## Requirement
Copy out the listing below so that each line matches exactly.

=== Begin Enclosure ===

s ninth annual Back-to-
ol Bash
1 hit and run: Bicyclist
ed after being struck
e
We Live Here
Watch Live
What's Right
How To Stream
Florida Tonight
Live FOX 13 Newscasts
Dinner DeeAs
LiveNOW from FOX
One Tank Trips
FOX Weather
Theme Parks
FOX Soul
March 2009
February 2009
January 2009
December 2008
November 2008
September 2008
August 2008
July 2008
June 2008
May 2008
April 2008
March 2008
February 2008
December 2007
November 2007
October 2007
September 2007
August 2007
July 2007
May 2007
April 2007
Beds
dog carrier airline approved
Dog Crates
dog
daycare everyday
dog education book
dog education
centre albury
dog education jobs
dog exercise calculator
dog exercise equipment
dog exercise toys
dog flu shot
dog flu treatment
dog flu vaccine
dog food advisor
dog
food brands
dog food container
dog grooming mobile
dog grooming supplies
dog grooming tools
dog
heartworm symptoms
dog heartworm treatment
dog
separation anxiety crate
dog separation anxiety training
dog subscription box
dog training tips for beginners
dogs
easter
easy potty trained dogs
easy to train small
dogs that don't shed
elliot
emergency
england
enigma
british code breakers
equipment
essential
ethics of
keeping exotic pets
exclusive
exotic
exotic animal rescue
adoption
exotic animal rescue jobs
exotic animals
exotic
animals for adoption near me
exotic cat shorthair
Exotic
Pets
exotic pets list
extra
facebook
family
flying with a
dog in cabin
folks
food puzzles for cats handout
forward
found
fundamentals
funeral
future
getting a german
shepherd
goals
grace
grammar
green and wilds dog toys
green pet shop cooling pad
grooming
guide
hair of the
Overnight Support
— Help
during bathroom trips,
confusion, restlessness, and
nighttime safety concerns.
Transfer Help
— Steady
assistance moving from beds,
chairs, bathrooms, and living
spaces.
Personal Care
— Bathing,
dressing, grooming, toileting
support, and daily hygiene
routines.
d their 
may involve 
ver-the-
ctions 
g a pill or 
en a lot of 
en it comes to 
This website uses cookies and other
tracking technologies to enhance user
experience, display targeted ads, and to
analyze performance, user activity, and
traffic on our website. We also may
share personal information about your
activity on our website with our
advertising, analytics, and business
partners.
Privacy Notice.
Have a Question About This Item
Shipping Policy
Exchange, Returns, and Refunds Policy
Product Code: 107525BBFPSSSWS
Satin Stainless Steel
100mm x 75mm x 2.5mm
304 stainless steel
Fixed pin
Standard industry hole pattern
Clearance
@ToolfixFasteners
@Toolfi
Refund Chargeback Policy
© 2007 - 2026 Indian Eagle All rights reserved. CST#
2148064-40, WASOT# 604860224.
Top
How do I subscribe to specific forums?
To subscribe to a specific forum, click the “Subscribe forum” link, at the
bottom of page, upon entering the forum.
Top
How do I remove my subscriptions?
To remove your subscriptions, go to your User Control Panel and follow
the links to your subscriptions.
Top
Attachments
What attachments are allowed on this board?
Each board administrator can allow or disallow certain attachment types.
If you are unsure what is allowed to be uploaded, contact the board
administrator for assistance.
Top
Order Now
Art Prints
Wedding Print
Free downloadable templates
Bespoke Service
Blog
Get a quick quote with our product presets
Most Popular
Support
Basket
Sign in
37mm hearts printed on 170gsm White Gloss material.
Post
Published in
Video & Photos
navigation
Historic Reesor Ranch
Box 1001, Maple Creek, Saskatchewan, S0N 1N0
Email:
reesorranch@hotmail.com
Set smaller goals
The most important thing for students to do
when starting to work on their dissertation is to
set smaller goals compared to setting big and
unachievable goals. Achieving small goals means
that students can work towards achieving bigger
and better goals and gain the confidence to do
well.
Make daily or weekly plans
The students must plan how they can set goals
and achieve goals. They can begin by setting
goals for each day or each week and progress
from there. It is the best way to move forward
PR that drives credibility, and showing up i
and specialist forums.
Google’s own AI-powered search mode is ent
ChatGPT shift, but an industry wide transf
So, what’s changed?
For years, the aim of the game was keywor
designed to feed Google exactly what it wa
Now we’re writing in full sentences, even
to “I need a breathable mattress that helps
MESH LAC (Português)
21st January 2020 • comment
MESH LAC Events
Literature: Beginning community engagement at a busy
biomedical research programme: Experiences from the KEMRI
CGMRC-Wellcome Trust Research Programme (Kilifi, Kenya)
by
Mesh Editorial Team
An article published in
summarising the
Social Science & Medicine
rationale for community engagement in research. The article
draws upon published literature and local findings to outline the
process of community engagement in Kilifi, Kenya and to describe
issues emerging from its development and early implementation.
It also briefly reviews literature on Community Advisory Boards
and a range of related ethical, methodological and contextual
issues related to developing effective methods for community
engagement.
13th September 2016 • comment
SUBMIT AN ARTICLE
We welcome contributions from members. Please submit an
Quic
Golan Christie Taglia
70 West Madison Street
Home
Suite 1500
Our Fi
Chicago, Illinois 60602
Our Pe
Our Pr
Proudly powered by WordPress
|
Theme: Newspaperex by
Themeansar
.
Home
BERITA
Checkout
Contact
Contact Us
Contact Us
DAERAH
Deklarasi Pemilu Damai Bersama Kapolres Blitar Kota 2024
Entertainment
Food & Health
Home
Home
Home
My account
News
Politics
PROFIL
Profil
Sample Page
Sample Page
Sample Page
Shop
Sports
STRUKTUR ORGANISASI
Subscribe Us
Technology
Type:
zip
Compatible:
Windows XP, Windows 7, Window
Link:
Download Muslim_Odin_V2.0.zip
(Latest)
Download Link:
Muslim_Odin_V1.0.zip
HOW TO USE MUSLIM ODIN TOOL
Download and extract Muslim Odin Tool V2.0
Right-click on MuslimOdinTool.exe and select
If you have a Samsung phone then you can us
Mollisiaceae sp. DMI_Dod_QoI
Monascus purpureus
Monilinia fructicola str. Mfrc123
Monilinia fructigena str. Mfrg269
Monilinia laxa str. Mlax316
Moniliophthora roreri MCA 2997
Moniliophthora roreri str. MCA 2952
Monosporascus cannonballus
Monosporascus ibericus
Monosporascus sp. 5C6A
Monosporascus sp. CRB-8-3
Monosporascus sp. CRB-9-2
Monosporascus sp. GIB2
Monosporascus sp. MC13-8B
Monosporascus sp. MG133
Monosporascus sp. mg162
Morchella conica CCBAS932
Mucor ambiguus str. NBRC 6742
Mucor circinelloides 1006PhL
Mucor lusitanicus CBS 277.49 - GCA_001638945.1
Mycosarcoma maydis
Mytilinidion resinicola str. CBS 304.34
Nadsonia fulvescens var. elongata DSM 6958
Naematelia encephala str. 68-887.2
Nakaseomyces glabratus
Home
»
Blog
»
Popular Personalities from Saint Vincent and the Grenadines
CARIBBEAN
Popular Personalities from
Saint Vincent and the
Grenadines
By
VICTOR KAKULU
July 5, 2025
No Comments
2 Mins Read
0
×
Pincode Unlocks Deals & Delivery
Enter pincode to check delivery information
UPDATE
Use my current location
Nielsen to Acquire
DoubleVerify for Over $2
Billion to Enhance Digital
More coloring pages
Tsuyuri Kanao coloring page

=== End Enclosure ===

## Solution for this exercise
s ninth annual Back-to-
ol Bash
1 hit and run: Bicyclist
ed after being struck
e
We Live Here
Watch Live
What's Right
How To Stream
Florida Tonight
Live FOX 13 Newscasts
Dinner DeeAs
LiveNOW from FOX
One Tank Trips
FOX Weather
Theme Parks
FOX Soul
March 2009
February 2009
January 2009
December 2008
November 2008
September 2008
August 2008
July 2008
June 2008
May 2008
April 2008
March 2008
February 2008
December 2007
November 2007
October 2007
September 2007
August 2007
July 2007
May 2007
April 2007
Beds
dog carrier airline approved
Dog Crates
dog
daycare everyday
dog education book
dog education
centre albury
dog education jobs
dog exercise calculator
dog exercise equipment
dog exercise toys
dog flu shot
dog flu treatment
dog flu vaccine
dog food advisor
dog
food brands
dog food container
dog grooming mobile
dog grooming supplies
dog grooming tools
dog
heartworm symptoms
dog heartworm treatment
dog
separation anxiety crate
dog separation anxiety training
dog subscription box
dog training tips for beginners
dogs
easter
easy potty trained dogs
easy to train small
dogs that don't shed
elliot
emergency
england
enigma
british code breakers
equipment
essential
ethics of
keeping exotic pets
exclusive
exotic
exotic animal rescue
adoption
exotic animal rescue jobs
exotic animals
exotic
animals for adoption near me
exotic cat shorthair
Exotic
Pets
exotic pets list
extra
facebook
family
flying with a
dog in cabin
folks
food puzzles for cats handout
forward
found
fundamentals
funeral
future
getting a german
shepherd
goals
grace
grammar
green and wilds dog toys
green pet shop cooling pad
grooming
guide
hair of the
Overnight Support
— Help
during bathroom trips,
confusion, restlessness, and
nighttime safety concerns.
Transfer Help
— Steady
assistance moving from beds,
chairs, bathrooms, and living
spaces.
Personal Care
— Bathing,
dressing, grooming, toileting
support, and daily hygiene
routines.
d their 
may involve 
ver-the-
ctions 
g a pill or 
en a lot of 
en it comes to 
This website uses cookies and other
tracking technologies to enhance user
experience, display targeted ads, and to
analyze performance, user activity, and
traffic on our website. We also may
share personal information about your
activity on our website with our
advertising, analytics, and business
partners.
Privacy Notice.
Have a Question About This Item
Shipping Policy
Exchange, Returns, and Refunds Policy
Product Code: 107525BBFPSSSWS
Satin Stainless Steel
100mm x 75mm x 2.5mm
304 stainless steel
Fixed pin
Standard industry hole pattern
Clearance
@ToolfixFasteners
@Toolfi
Refund Chargeback Policy
© 2007 - 2026 Indian Eagle All rights reserved. CST#
2148064-40, WASOT# 604860224.
Top
How do I subscribe to specific forums?
To subscribe to a specific forum, click the “Subscribe forum” link, at the
bottom of page, upon entering the forum.
Top
How do I remove my subscriptions?
To remove your subscriptions, go to your User Control Panel and follow
the links to your subscriptions.
Top
Attachments
What attachments are allowed on this board?
Each board administrator can allow or disallow certain attachment types.
If you are unsure what is allowed to be uploaded, contact the board
administrator for assistance.
Top
Order Now
Art Prints
Wedding Print
Free downloadable templates
Bespoke Service
Blog
Get a quick quote with our product presets
Most Popular
Support
Basket
Sign in
37mm hearts printed on 170gsm White Gloss material.
Post
Published in
Video & Photos
navigation
Historic Reesor Ranch
Box 1001, Maple Creek, Saskatchewan, S0N 1N0
Email:
reesorranch@hotmail.com
Set smaller goals
The most important thing for students to do
when starting to work on their dissertation is to
set smaller goals compared to setting big and
unachievable goals. Achieving small goals means
that students can work towards achieving bigger
and better goals and gain the confidence to do
well.
Make daily or weekly plans
The students must plan how they can set goals
and achieve goals. They can begin by setting
goals for each day or each week and progress
from there. It is the best way to move forward
PR that drives credibility, and showing up i
and specialist forums.
Google’s own AI-powered search mode is ent
ChatGPT shift, but an industry wide transf
So, what’s changed?
For years, the aim of the game was keywor
designed to feed Google exactly what it wa
Now we’re writing in full sentences, even
to “I need a breathable mattress that helps
MESH LAC (Português)
21st January 2020 • comment
MESH LAC Events
Literature: Beginning community engagement at a busy
biomedical research programme: Experiences from the KEMRI
CGMRC-Wellcome Trust Research Programme (Kilifi, Kenya)
by
Mesh Editorial Team
An article published in
summarising the
Social Science & Medicine
rationale for community engagement in research. The article
draws upon published literature and local findings to outline the
process of community engagement in Kilifi, Kenya and to describe
issues emerging from its development and early implementation.
It also briefly reviews literature on Community Advisory Boards
and a range of related ethical, methodological and contextual
issues related to developing effective methods for community
engagement.
13th September 2016 • comment
SUBMIT AN ARTICLE
We welcome contributions from members. Please submit an
Quic
Golan Christie Taglia
70 West Madison Street
Home
Suite 1500
Our Fi
Chicago, Illinois 60602
Our Pe
Our Pr
Proudly powered by WordPress
|
Theme: Newspaperex by
Themeansar
.
Home
BERITA
Checkout
Contact
Contact Us
Contact Us
DAERAH
Deklarasi Pemilu Damai Bersama Kapolres Blitar Kota 2024
Entertainment
Food & Health
Home
Home
Home
My account
News
Politics
PROFIL
Profil
Sample Page
Sample Page
Sample Page
Shop
Sports
STRUKTUR ORGANISASI
Subscribe Us
Technology
Type:
zip
Compatible:
Windows XP, Windows 7, Window
Link:
Download Muslim_Odin_V2.0.zip
(Latest)
Download Link:
Muslim_Odin_V1.0.zip
HOW TO USE MUSLIM ODIN TOOL
Download and extract Muslim Odin Tool V2.0
Right-click on MuslimOdinTool.exe and select
If you have a Samsung phone then you can us
Mollisiaceae sp. DMI_Dod_QoI
Monascus purpureus
Monilinia fructicola str. Mfrc123
Monilinia fructigena str. Mfrg269
Monilinia laxa str. Mlax316
Moniliophthora roreri MCA 2997
Moniliophthora roreri str. MCA 2952
Monosporascus cannonballus
Monosporascus ibericus
Monosporascus sp. 5C6A
Monosporascus sp. CRB-8-3
Monosporascus sp. CRB-9-2
Monosporascus sp. GIB2
Monosporascus sp. MC13-8B
Monosporascus sp. MG133
Monosporascus sp. mg162
Morchella conica CCBAS932
Mucor ambiguus str. NBRC 6742
Mucor circinelloides 1006PhL
Mucor lusitanicus CBS 277.49 - GCA_001638945.1
Mycosarcoma maydis
Mytilinidion resinicola str. CBS 304.34
Nadsonia fulvescens var. elongata DSM 6958
Naematelia encephala str. 68-887.2
Nakaseomyces glabratus
Home
»
Blog
»
Popular Personalities from Saint Vincent and the Grenadines
CARIBBEAN
Popular Personalities from
Saint Vincent and the
Grenadines
By
VICTOR KAKULU
July 5, 2025
No Comments
2 Mins Read
0
×
Pincode Unlocks Deals & Delivery
Enter pincode to check delivery information
UPDATE
Use my current location
Nielsen to Acquire
DoubleVerify for Over $2
Billion to Enhance Digital
More coloring pages
Tsuyuri Kanao coloring page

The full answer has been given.